By timtaylorDecember 14th, 2015
A number of studies have shown that yoga, a system of exercises based on Hindu philosophy, can help
patients struggling with mental and physical problems. Researchers at the Psychiatry Department of Islamic Azad University in Iran in 2009 found that participating in a two-month yoga class can significantly reduce symptoms in women with anxiety disorders. Another study, published in 2006, showed that practicing yoga and meditation as a means to manage and relieve stress helps individuals overcome other comorbidities associated with diseases and leads to increased quality of life.

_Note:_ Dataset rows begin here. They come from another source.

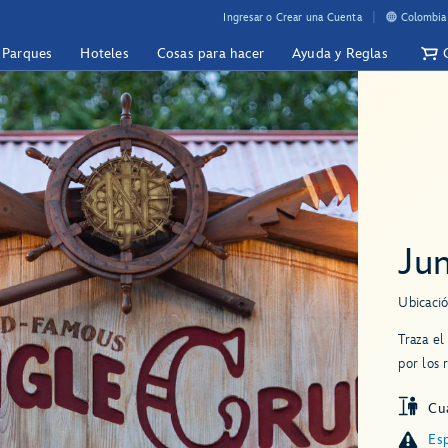
Ingresar o Crear una Cuenta
Colombia 
y Parques
Hoteles
Cosas para hacer
Ayuda y Reglas
Jun
Ubicació
Traza el
por los 
Cua
Esp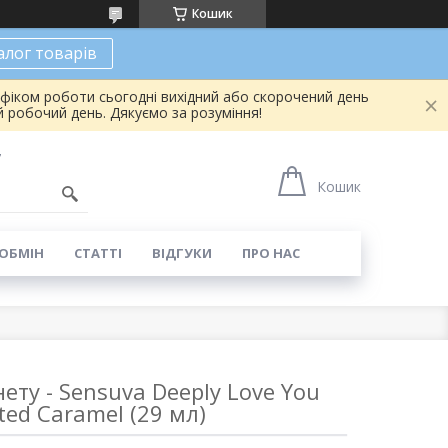
Кошик
алог товарів
афіком роботи сьогодні вихідний або скорочений день
 робочий день. Дякуємо за розуміння!
7
Кошик
 ОБМІН
СТАТТІ
ВІДГУКИ
ПРО НАС
ету - Sensuva Deeply Love You
ted Caramel (29 мл)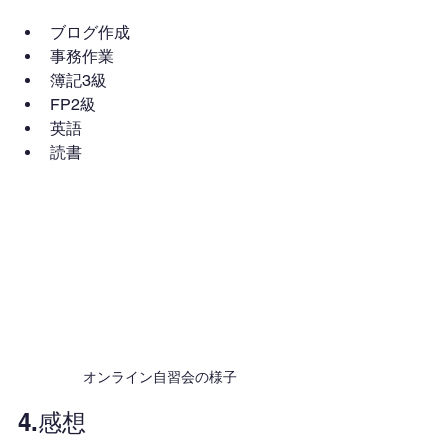
ブログ作成
事務作業
簿記3級
FP2級
英語
読書
オンライン自習会の様子
4.感想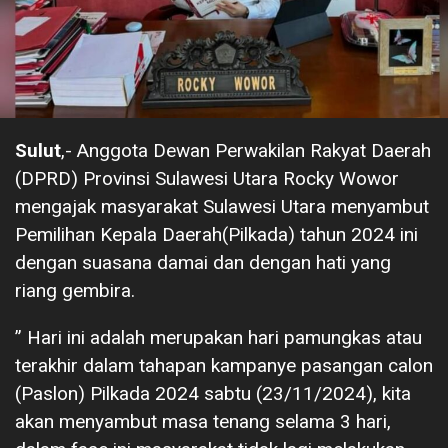
Sulut
,- Anggota Dewan Perwakilan Rakyat Daerah
(DPRD) Provinsi Sulawesi Utara Rocky Wowor
mengajak masyarakat Sulawesi Utara menyambut
Pemilihan Kepala Daerah(Pilkada) tahun 2024 ini
dengan suasana damai dan dengan hati yang
riang gembira.
” Hari ini adalah merupakan hari pamungkas atau
terakhir dalam tahapan kampanye pasangan calon
(Paslon) Pilkada 2024 sabtu (23/11/2024), kita
akan menyambut masa tenang selama 3 hari,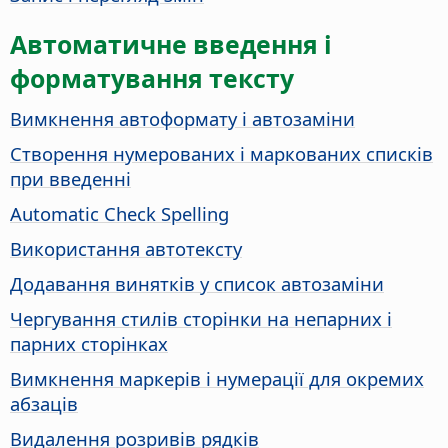
Автоматичне введення і
форматування тексту
Вимкнення автоформату і автозаміни
Створення нумерованих і маркованих списків
при введенні
Automatic Check Spelling
Використання автотексту
Додавання винятків у список автозаміни
Чергування стилів сторінки на непарних і
парних сторінках
Вимкнення маркерів і нумерації для окремих
абзаців
Видалення розривів рядків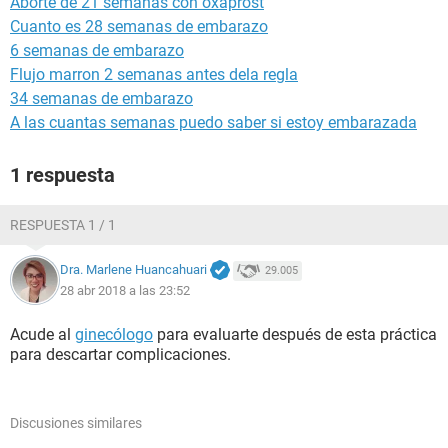
Aborte de 21 semanas con oxaprost
Cuanto es 28 semanas de embarazo
6 semanas de embarazo
Flujo marron 2 semanas antes dela regla
34 semanas de embarazo
A las cuantas semanas puedo saber si estoy embarazada
1 respuesta
RESPUESTA 1 / 1
Dra. Marlene Huancahuari
29.005
28 abr 2018 a las 23:52
Acude al
ginecólogo
para evaluarte después de esta práctica
para descartar complicaciones.
Discusiones similares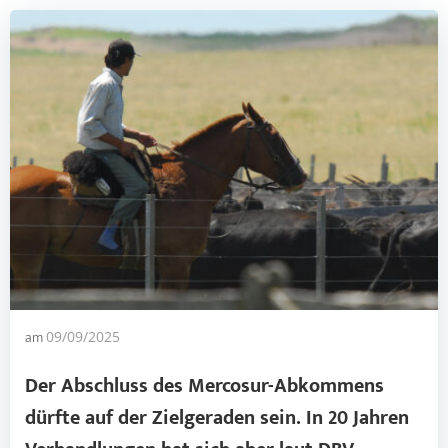
am
09/09/2025
Der Abschluss des
Mercosur-Abkommens
dürfte auf der Zielgeraden sein. In 20 Jahren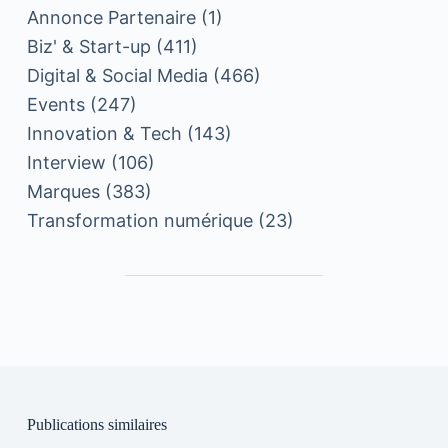
Annonce Partenaire
(1)
Biz' & Start-up
(411)
Digital & Social Media
(466)
Events
(247)
Innovation & Tech
(143)
Interview
(106)
Marques
(383)
Transformation numérique
(23)
Publications similaires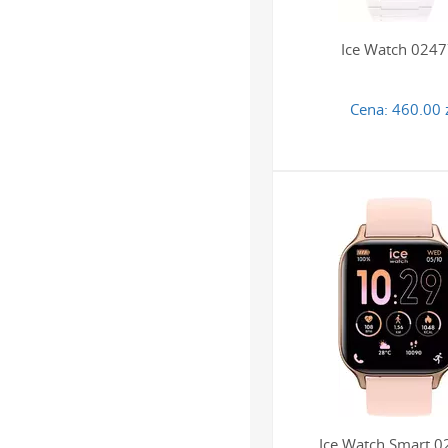
Ice Watch 024
Cena:
460.00 
Ice Watch Smart 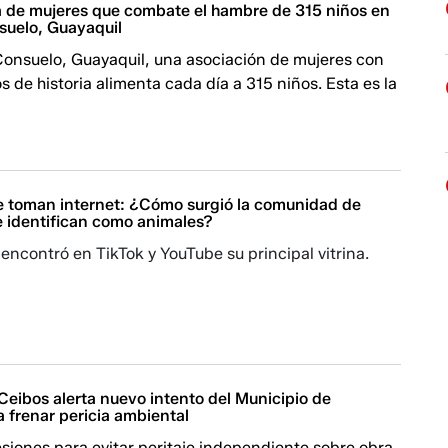
ia de mujeres que combate el hambre de 315 niños en
suelo, Guayaquil
 Consuelo, Guayaquil, una asociación de mujeres con
 de historia alimenta cada día a 315 niños. Esta es la
 se toman internet: ¿Cómo surgió la comunidad de
e identifican como animales?
encontró en TikTok y YouTube su principal vitrina.
Ceibos alerta nuevo intento del Municipio de
 frenar pericia ambiental
siones para evitar peritaje independiente sobre obra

More than 20 million people in the United States practice yoga, according to a 2012 survey, and its calming approach to exercise was just one of the reasons Kimberly Smith, a recreational therapist at the Psychiatric Research Institute, began holding weekly sessions for patients on PRI’s women’s inpatient unit involving yoga.
“I’ve wanted to do this for years, to use a holistic approach to care,” says Smith, who brings the patients to the newly opened Donna and Senator Percy Malone Healing Garden each week for sessions lasting from 20 minutes to an hour. “I wanted to utilize the garden in a productive, effective and transforming way. We could have done this up on the unit (located on the fifth floor of PRI), but the garden is better. Atmosphere makes a difference in the energy of the people participating.”
Smith, who has been practicing yoga for 16 years, is aware that not all patients are equipped to handle some of the more difficult positions. “Safety is number one, it always will be,” says Smith, who is currently studying to be a certified instructor in hatha, a form of yoga that involves slow-paced stretching along with simple breathing exercises. “We’ve done some modifications, like using a chair for those who can’t stand for a long period. We’re adjusting to meet their physical needs.”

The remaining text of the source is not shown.